WORK INSTRUCTIONS:
All lines from the one with "Offene Jobangebote" through the last are to be given again exactly as they stand in the data below, and only those.

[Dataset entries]
Segment Open
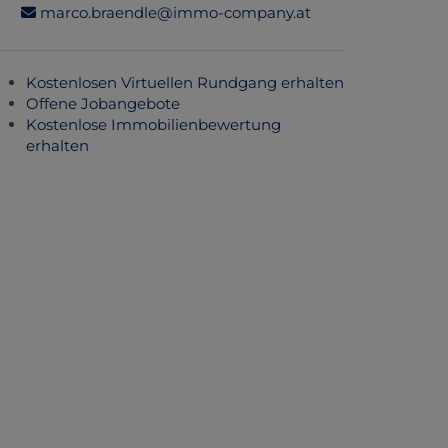
marco.braendle@immo-company.at
Kostenlosen Virtuellen Rundgang erhalten
Offene Jobangebote
Kostenlose Immobilienbewertung
erhalten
Segment Closed
COMPLETED EXERCISE:
Offene Jobangebote
Kostenlose Immobilienbewertung
erhalten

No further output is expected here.